The conditions that caused Canada’s extreme spate of wildfires this year, which resulted in parts of the US and Canada to be blanketed in toxic smoke, were made at least twice as likely due to the human-caused climate crisis, scientists have found.
The 2023 Canadian wildfire season has been the largest, and most devastating, on record, with nearly 14m hectares (34m acres) burned, an area larger than Greece.

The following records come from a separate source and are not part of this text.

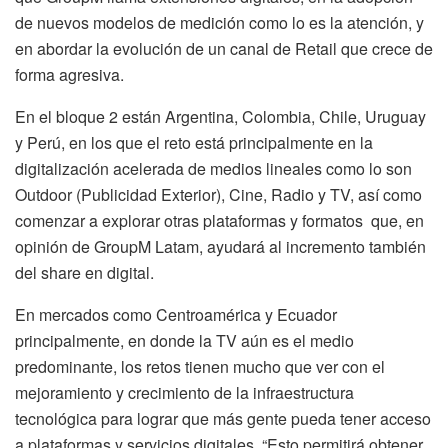
de nuevos modelos de medición como lo es la atención, y
en abordar la evolución de un canal de Retail que crece de
forma agresiva.
En el bloque 2 están Argentina, Colombia, Chile, Uruguay
y Perú, en los que el reto está principalmente en la
digitalización acelerada de medios lineales como lo son
Outdoor (Publicidad Exterior), Cine, Radio y TV, así como
comenzar a explorar otras plataformas y formatos que, en
opinión de GroupM Latam, ayudará al incremento también
del share en digital.
En mercados como Centroamérica y Ecuador
principalmente, en donde la TV aún es el medio
predominante, los retos tienen mucho que ver con el
mejoramiento y crecimiento de la infraestructura
tecnológica para lograr que más gente pueda tener acceso
a plataformas y servicios digitales. “Esto permitirá obtener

The extent of these fires, more than double the size of the previous record, caused more than a dozen fatalities and thousands of evacuations, and sent a plume of smoke that unfurled as far as Norway and, for a time in June, turned the sky above New York City orange.
Scientists have now analyzed the conditions that caused the fires that raged in the Canadian province of Quebec between May and July and found that the climate crisis, driven by the burning of fossil fuels, made them at least twice as likely, and the fire-prone weather at least 20% more intense.

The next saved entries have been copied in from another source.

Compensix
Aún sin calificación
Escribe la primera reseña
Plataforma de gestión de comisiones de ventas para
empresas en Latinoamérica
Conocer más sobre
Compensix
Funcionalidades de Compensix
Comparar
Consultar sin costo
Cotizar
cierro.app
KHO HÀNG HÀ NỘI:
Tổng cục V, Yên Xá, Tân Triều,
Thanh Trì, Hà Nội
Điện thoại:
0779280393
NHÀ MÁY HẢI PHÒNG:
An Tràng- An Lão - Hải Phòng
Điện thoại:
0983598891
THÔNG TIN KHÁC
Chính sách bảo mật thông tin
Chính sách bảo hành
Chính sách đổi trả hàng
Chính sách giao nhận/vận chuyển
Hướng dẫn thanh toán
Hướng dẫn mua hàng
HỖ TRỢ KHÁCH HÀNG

The attribution study, conducted by a coalition of scientists in Canada, the UK and the Netherlands, found that while the fire-prone weather conditions were unprecedented, they are no longer unexpected and will become more commonplace as the worlds continues to heat up.
“The word ‘unprecedented’ doesn’t do justice to the severity of the wildfires in Canada this year,” said Yan Boulanger, research scientist at Natural Resources Canada and part of the World Weather Attribution study team.
“From a scientific perspective, the doubling of the previous burned area record is shocking. Climate change is greatly increasing the flammability of the fuel available for wildfires – this means that a single spark, regardless of its source, can rapidly turn into a blazing inferno.”
The new study looked at the fire weather index, a metric that gauges the risk of wildfire through a combination of temperature, windspeed, humidity and rainfall, and found that its peak in Quebec from May to July, when there was a huge number of fires, had its chances of occurring doubled because of the climate crisis. The fires in this peak were also 20% more intense because of the climate crisis.
While climate change itself doesn’t typically ignite huge forest fires, it helps set the stage for them by drying out vegetation that becomes easy fuel for flames. The early stages of summer were ideal conditions for this, with Canada’s national temperature record for May and June smashed by 0.8C (1.4F), which, along with low humidity and the shrinkage of snow cover, aided the rapid spread of fires across Canada.
Philippe Gachon, a researcher at the Université du Québec à Montréal, said that snow cover has traditionally limited the extent of wildfires in Canada, but that this is changing.
“This year, high temperatures led to the rapid thawing and disappearance of snow during May, particularly in eastern Quebec, resulting in unusually early wildfires,” he said. “The ongoing loss of snow in a warming climate means that wildfires will burn for many more days each year in Canada.”
The fires had far-reaching consequences due to the pall of smoke that wafted over Canadian cities including Toronto and Ottawa before heading south to engulf parts of the US. New York temporarily had the worst air quality in the world due to the smoke, prompting people to stay indoors and don masks not worn since the height of the Covid pandemic.
Scientists were previously reluctant to link any individual event, or events, to the climate crisis but the emerging field of attribution has enabled researchers to make stronger and swifter conclusions about the influence of global heating upon extreme weather. Recent studies have shown that the heatwaves that have stricken the US, Europe and China this year were almost impossible without the conditions caused by the climate crisis.
“Increasing temperatures are creating tinderbox-like conditions in forests in Canada and around the world,” said Friederike Otto, a climate scientist at Imperial College London.
“Until we stop burning fossil fuels, the number of wildfires will continue to increase, burning larger areas for longer periods of time.”